◆ TASK STATEMENT ◆
Using the records below, repeat exactly the lines from the one holding "Given the image: Segment" through the one holding "Outline whatever counts", both ends included, and no others.
───── RECORD SET
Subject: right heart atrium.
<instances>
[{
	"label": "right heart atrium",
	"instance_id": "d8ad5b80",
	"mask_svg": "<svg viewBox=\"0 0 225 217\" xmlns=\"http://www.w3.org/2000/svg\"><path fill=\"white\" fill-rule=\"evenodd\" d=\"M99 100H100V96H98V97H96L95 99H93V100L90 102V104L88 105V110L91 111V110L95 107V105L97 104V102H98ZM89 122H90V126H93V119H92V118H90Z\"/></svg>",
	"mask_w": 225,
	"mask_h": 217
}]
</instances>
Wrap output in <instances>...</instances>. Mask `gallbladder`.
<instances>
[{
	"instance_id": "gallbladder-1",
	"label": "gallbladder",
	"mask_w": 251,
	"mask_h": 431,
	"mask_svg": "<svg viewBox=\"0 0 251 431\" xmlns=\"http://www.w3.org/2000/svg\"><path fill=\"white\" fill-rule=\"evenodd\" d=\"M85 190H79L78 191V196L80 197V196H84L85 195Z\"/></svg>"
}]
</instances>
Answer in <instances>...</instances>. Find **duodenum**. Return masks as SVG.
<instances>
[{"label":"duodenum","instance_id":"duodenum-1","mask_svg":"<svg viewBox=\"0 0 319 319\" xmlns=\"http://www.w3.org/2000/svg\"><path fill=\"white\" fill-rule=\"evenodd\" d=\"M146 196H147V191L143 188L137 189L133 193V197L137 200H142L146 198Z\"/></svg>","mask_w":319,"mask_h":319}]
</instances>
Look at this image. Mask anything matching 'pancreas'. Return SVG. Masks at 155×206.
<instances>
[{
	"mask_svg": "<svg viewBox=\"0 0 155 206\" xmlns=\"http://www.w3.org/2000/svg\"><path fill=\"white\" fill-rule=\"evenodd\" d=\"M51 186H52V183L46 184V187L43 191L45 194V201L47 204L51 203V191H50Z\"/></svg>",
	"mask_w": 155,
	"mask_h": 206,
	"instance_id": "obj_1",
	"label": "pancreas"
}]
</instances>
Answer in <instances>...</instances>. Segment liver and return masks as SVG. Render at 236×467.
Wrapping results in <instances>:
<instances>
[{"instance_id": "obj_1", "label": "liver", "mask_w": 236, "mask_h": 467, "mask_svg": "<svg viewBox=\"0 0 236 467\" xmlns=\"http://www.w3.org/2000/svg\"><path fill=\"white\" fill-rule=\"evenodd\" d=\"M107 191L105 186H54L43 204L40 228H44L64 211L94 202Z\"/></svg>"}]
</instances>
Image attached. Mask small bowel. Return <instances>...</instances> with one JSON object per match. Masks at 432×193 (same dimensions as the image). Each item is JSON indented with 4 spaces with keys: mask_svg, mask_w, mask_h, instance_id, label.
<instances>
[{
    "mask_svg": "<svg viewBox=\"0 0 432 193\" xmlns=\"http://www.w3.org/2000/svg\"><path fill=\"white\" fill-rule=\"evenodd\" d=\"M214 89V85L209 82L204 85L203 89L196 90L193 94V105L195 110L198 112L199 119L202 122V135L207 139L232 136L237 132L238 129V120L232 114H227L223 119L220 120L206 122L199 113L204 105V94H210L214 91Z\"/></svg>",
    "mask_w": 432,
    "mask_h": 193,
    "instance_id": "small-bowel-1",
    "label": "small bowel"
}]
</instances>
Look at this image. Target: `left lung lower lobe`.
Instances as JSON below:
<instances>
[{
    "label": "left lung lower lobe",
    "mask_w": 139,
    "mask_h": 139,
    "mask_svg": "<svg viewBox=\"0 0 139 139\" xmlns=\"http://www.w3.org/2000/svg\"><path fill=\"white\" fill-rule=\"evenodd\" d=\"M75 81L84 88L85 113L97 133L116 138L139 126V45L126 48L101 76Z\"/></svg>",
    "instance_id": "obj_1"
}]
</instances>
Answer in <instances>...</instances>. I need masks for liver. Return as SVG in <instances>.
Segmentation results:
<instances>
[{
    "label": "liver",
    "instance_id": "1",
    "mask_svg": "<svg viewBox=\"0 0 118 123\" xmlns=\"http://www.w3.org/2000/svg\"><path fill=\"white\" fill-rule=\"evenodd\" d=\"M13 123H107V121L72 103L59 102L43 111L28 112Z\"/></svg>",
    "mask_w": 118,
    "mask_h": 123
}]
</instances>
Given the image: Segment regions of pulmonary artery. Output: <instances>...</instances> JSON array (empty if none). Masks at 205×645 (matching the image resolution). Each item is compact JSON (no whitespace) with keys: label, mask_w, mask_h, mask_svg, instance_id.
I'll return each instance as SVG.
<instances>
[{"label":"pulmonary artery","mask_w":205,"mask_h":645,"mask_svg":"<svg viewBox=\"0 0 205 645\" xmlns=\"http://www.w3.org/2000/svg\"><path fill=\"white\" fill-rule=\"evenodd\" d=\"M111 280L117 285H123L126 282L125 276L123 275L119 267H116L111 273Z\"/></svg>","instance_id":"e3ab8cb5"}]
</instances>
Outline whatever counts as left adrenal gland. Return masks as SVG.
──────────
───── RECORD SET
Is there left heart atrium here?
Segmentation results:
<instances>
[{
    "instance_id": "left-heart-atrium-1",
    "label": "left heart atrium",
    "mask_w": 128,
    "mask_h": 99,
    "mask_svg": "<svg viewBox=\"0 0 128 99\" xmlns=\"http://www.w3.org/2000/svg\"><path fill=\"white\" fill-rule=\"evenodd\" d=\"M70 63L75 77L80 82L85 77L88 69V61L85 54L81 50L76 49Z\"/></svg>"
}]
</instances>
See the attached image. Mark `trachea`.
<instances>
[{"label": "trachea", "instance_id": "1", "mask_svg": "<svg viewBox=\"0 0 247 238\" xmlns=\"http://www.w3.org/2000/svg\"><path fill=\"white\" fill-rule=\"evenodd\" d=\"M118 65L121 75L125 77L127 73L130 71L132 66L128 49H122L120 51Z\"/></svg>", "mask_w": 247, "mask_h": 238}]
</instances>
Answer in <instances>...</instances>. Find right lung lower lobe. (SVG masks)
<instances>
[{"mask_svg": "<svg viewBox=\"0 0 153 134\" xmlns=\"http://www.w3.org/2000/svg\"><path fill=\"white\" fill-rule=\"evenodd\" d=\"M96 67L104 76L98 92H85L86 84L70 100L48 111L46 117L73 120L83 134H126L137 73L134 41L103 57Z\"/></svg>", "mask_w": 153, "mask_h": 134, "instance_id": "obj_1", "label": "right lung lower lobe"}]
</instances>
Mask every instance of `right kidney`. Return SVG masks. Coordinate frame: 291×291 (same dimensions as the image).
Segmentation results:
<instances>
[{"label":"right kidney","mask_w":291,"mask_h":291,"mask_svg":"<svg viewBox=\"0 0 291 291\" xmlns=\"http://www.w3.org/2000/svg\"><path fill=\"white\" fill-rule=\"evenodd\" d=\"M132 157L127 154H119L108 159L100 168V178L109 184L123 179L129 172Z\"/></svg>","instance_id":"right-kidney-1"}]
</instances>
──────────
───── RECORD SET
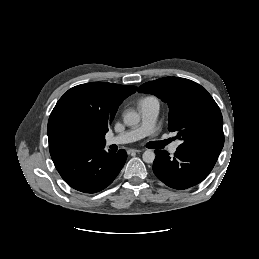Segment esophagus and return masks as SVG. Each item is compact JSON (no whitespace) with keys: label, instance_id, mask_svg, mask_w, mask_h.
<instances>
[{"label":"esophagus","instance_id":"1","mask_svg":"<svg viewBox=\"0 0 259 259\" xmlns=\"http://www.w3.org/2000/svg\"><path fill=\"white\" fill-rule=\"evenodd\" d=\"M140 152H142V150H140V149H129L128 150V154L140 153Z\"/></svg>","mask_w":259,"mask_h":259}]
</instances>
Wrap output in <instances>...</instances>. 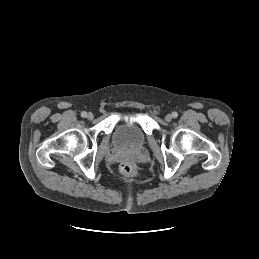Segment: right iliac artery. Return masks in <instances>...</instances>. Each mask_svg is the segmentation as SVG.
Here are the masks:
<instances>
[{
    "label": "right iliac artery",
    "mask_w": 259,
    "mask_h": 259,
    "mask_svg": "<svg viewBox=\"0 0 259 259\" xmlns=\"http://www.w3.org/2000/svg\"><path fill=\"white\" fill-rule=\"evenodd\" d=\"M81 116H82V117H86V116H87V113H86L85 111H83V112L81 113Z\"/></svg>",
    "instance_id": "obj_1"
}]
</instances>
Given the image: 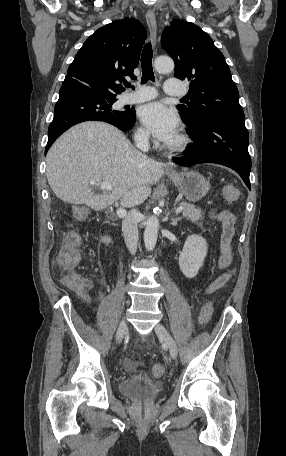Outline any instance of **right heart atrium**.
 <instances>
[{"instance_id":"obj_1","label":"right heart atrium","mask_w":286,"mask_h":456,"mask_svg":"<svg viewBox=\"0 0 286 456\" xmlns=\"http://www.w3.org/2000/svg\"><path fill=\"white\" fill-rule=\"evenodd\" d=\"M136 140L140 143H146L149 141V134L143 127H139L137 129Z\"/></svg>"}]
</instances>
──────────
◆ SOLVED PROBLEM ◆
Given the image: Segment regions of pulmonary artery. Output: <instances>...</instances> JSON array (empty if none). Masks at 205×645 (matching the image resolution). Each item is compact JSON (no whitespace) with keys: label, mask_w, mask_h, mask_svg, instance_id.
I'll return each instance as SVG.
<instances>
[{"label":"pulmonary artery","mask_w":205,"mask_h":645,"mask_svg":"<svg viewBox=\"0 0 205 645\" xmlns=\"http://www.w3.org/2000/svg\"><path fill=\"white\" fill-rule=\"evenodd\" d=\"M111 280L117 285H123L126 282L125 276L123 275L119 267H116L111 273Z\"/></svg>","instance_id":"e3ab8cb5"}]
</instances>
Outline whatever counts as left adrenal gland. Return masks as SVG.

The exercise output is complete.